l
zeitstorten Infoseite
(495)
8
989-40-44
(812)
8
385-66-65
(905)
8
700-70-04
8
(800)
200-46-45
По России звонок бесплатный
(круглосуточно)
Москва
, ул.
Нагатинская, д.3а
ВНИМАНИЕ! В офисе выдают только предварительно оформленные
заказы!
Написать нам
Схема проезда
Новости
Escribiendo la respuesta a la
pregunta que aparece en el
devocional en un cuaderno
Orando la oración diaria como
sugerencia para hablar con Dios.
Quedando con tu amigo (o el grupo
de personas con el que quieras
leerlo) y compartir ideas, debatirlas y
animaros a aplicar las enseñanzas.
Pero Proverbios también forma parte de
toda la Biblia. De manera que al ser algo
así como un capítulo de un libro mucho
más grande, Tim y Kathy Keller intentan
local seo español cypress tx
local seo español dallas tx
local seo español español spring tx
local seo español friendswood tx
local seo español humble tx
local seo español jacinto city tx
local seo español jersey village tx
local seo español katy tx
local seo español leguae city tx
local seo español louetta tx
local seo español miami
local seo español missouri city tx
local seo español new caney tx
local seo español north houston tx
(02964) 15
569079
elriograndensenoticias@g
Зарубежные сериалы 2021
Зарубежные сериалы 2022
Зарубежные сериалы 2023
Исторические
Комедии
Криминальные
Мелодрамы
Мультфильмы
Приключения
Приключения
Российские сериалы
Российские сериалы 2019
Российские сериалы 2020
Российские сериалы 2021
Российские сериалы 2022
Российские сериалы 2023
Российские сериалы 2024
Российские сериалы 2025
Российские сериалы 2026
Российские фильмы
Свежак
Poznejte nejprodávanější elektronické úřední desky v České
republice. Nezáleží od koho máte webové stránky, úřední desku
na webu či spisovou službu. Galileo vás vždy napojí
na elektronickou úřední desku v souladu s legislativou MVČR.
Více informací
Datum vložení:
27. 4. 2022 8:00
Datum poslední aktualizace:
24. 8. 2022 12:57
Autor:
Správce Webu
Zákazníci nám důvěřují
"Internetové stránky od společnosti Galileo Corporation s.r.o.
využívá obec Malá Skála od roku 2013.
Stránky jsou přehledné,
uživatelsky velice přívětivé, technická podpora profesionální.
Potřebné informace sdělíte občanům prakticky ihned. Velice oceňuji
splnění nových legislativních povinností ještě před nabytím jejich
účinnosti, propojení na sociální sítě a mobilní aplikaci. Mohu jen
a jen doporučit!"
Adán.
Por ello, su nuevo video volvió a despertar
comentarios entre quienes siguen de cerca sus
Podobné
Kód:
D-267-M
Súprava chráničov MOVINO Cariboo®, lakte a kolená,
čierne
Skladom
# # # # #
WHAT THIS TASK INVOLVES:
The answer must consist of every entry, set down exactly as given.

RESULT:
l
zeitstorten Infoseite
(495)
8
989-40-44
(812)
8
385-66-65
(905)
8
700-70-04
8
(800)
200-46-45
По России звонок бесплатный
(круглосуточно)
Москва
, ул.
Нагатинская, д.3а
ВНИМАНИЕ! В офисе выдают только предварительно оформленные
заказы!
Написать нам
Схема проезда
Новости
Escribiendo la respuesta a la
pregunta que aparece en el
devocional en un cuaderno
Orando la oración diaria como
sugerencia para hablar con Dios.
Quedando con tu amigo (o el grupo
de personas con el que quieras
leerlo) y compartir ideas, debatirlas y
animaros a aplicar las enseñanzas.
Pero Proverbios también forma parte de
toda la Biblia. De manera que al ser algo
así como un capítulo de un libro mucho
más grande, Tim y Kathy Keller intentan
local seo español cypress tx
local seo español dallas tx
local seo español español spring tx
local seo español friendswood tx
local seo español humble tx
local seo español jacinto city tx
local seo español jersey village tx
local seo español katy tx
local seo español leguae city tx
local seo español louetta tx
local seo español miami
local seo español missouri city tx
local seo español new caney tx
local seo español north houston tx
(02964) 15
569079
elriograndensenoticias@g
Зарубежные сериалы 2021
Зарубежные сериалы 2022
Зарубежные сериалы 2023
Исторические
Комедии
Криминальные
Мелодрамы
Мультфильмы
Приключения
Приключения
Российские сериалы
Российские сериалы 2019
Российские сериалы 2020
Российские сериалы 2021
Российские сериалы 2022
Российские сериалы 2023
Российские сериалы 2024
Российские сериалы 2025
Российские сериалы 2026
Российские фильмы
Свежак
Poznejte nejprodávanější elektronické úřední desky v České
republice. Nezáleží od koho máte webové stránky, úřední desku
na webu či spisovou službu. Galileo vás vždy napojí
na elektronickou úřední desku v souladu s legislativou MVČR.
Více informací
Datum vložení:
27. 4. 2022 8:00
Datum poslední aktualizace:
24. 8. 2022 12:57
Autor:
Správce Webu
Zákazníci nám důvěřují
"Internetové stránky od společnosti Galileo Corporation s.r.o.
využívá obec Malá Skála od roku 2013.
Stránky jsou přehledné,
uživatelsky velice přívětivé, technická podpora profesionální.
Potřebné informace sdělíte občanům prakticky ihned. Velice oceňuji
splnění nových legislativních povinností ještě před nabytím jejich
účinnosti, propojení na sociální sítě a mobilní aplikaci. Mohu jen
a jen doporučit!"
Adán.
Por ello, su nuevo video volvió a despertar
comentarios entre quienes siguen de cerca sus
Podobné
Kód:
D-267-M
Súprava chráničov MOVINO Cariboo®, lakte a kolená,
čierne
Skladom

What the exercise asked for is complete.